* Data under study
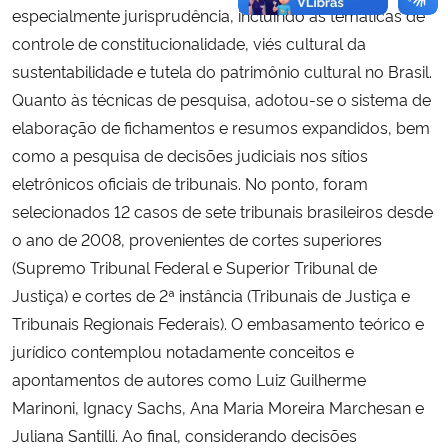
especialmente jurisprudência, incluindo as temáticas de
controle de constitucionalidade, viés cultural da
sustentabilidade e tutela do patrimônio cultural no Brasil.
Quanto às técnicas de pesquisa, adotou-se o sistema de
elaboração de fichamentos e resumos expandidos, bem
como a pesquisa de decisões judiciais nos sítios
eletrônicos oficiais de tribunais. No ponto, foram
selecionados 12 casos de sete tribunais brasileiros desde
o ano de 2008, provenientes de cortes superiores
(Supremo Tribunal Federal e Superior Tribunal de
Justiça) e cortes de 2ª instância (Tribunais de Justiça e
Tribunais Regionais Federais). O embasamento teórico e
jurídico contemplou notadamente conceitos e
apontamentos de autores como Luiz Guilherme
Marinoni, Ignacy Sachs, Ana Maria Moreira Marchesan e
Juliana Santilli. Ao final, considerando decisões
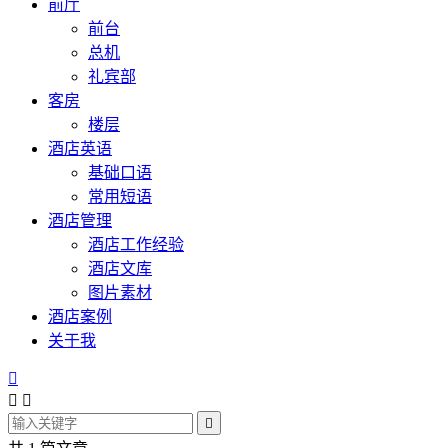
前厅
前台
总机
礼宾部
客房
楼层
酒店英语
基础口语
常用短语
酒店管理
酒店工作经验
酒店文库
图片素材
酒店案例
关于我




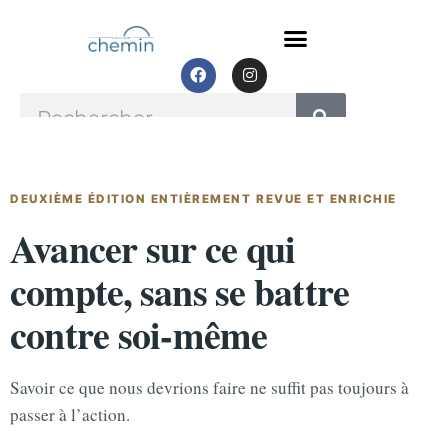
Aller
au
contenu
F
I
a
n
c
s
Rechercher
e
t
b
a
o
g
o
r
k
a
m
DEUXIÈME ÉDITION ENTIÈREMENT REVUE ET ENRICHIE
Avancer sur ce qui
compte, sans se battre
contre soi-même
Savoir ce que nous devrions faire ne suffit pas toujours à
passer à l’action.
* * *
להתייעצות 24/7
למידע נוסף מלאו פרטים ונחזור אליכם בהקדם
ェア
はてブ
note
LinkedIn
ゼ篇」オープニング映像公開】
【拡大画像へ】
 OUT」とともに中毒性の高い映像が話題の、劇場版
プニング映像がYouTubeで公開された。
--
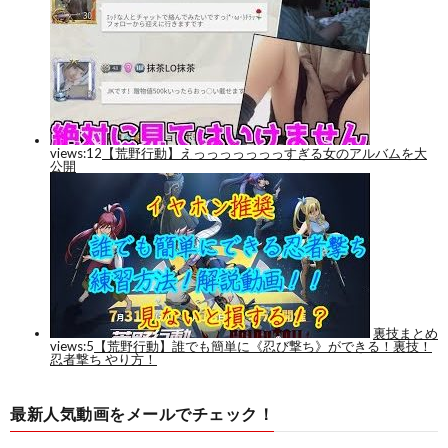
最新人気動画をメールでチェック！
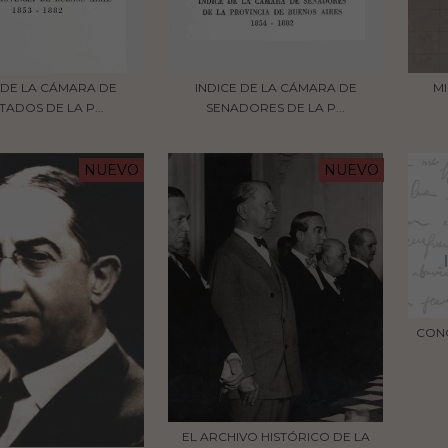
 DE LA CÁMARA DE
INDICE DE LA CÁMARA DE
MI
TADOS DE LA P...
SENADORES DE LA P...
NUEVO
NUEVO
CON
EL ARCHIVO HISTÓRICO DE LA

* Work task
For each line in the data that contains the string "pesquisa", give a copy of that line.

* Written solution
Quanto às técnicas de pesquisa, adotou-se o sistema de
como a pesquisa de decisões judiciais nos sítios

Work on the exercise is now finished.